Churn Analysis: Updated

Coefficient Strength from Logistic Regression Model
Updated:

I came back to this a bit later than I hoped to but made some additional progress. I did some more hyperparameter tuning with additional models, and switched from optimizing on accuracy to F1 score. This is a better metric for this problem because we are really concern with identifying those that might churn with high likelihood. If we wanted to make this even stronger we could put some extra penalty in the scoring function for false negatives. Let’s go into this idea a bit more.

We can see the importance of this visually with a confusion matrix:

Confusion matrix on validation data

In the confusion matrix, the numbers in the top left and bottom right are the ones we are predicting correctly. The bottom left are ones we predicted would stay with the company but are actually about to leave. The top right are customers that we think are going to leave, but are actually going to stay. However, it is worse for us (probably) to predict someone is going to stay and they end up leaving, than for us to incorrectly identify someone who is going to stay as someone who is going to leave. Therefore, our priority should be shrinking the number in the bottom left (false negatives) over the top right (false positives).
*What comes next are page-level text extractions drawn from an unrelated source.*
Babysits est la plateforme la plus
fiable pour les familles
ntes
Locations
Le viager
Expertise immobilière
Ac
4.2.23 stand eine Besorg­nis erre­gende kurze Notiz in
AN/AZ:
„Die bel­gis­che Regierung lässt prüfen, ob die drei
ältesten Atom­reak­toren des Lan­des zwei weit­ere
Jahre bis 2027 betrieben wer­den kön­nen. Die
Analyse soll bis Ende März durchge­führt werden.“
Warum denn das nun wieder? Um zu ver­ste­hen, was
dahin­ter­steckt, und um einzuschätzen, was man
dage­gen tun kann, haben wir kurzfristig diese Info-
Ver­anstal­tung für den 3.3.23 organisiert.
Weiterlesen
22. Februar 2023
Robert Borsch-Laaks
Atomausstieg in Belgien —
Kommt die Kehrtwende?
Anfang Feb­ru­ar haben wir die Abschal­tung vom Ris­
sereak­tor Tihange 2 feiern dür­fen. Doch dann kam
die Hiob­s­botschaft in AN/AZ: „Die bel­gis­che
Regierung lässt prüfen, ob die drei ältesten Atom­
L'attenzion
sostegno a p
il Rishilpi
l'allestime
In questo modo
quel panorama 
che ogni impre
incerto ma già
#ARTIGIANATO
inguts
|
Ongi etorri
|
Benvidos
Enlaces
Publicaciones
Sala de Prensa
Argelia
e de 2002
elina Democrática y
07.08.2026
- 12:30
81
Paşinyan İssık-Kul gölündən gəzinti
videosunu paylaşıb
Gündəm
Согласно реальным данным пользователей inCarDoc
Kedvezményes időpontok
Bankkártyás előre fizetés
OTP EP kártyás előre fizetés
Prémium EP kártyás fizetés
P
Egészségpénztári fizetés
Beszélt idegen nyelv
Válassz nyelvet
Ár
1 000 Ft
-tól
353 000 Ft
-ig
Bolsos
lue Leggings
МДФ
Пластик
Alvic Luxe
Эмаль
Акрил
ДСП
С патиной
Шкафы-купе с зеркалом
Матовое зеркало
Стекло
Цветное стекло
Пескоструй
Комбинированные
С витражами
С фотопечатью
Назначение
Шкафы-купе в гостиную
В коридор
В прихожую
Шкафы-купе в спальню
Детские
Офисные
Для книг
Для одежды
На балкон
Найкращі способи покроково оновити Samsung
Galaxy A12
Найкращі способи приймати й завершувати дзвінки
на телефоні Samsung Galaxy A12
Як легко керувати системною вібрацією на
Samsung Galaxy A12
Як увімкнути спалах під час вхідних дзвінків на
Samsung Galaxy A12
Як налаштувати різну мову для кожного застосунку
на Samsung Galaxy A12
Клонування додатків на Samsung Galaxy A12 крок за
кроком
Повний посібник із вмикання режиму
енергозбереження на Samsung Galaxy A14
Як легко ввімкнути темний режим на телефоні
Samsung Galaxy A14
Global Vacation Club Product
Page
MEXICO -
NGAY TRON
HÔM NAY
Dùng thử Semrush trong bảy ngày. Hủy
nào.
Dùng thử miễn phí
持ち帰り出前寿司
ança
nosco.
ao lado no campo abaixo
Say we took 1000 customers as an example. Of those 1000, we would expect around 270 to leave our company soon. We want to identify these 270 so that we can intervene to hopefully convince them to stay. Our current model can identify about half of these 270 (135) as those that will likely leave. Unforuntately, that means we’re missing about 135 customers that should have some follow-up to convince them to stay. Adding in greater penalization for these false positives could help us shrink this 135 so that we can keep these customers on board.

Other improvements:

I added some nice colours to the final model’s coefficient plot above.
Additional models like XGBClassifier
Hyperparameter implementation

Original post:
Just a quick post after a half day project today.

I started the day by downloading a dataset on customer churn from Kaggle: https://www.kaggle.com/blastchar/telco-customer-churn

I was able to test out some different models (logistic regression, random forest, neural net) and will get to the hyperparameter optimization on a later day.

Random Forest and SVM are SEVERLY overfitting to the training data.

Model type	train_error	test_error
dummy (stratified)	0.3826	0.403
Logistic regression	0.1935	0.2068
RBF SVM	0.0704	0.2281
random forest	0.0145	0.2161
neural net	0.192	0.2104

After that, I made a quick visual for the interepretation side of the results (see above). It’s not helpful to predict churn if we can’t do anything about it, or know what to do about it. Clearly, customers in long-term contracts (1-2 years) are highly unlikely to leave. I’m not sure what the connection between Fibre Optic Internet and Churn is but there is definitely some strong correlations here. Would be interesting to look into this more another day.

You can find my ongoing work on this mini-project here.

Challenges to further improvements:

The dataset is fairly limited on who the customers are. Other personal features (employment type, age, etc.) would help in prediction of churn here

Written on February 3, 2020